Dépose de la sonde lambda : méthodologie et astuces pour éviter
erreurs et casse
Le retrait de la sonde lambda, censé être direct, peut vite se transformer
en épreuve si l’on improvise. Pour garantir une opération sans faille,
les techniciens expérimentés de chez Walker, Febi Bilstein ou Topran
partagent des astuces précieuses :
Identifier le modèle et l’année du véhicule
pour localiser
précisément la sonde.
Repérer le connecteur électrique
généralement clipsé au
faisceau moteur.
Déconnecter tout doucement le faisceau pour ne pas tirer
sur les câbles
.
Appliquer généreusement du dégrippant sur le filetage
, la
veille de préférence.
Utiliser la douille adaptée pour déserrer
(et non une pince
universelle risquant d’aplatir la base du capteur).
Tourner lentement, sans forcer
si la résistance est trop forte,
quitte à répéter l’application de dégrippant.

+-------+

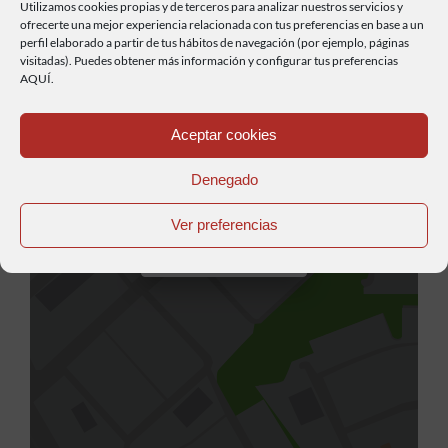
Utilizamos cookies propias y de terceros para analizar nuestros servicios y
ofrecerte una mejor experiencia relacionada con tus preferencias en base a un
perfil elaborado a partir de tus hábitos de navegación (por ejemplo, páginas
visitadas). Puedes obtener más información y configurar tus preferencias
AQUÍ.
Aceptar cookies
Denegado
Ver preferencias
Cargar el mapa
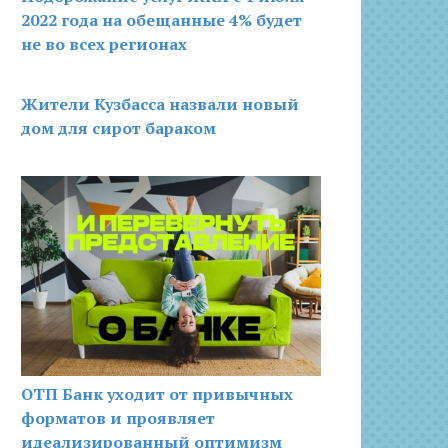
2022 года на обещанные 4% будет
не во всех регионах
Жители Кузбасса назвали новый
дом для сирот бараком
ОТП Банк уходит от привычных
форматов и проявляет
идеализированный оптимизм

+-------+

(ABOUT THIS EXERCISE): What is the number of lines in the material above that include "sans"? Answer with the number only.

(SOLUTION FOR THIS TASK): 2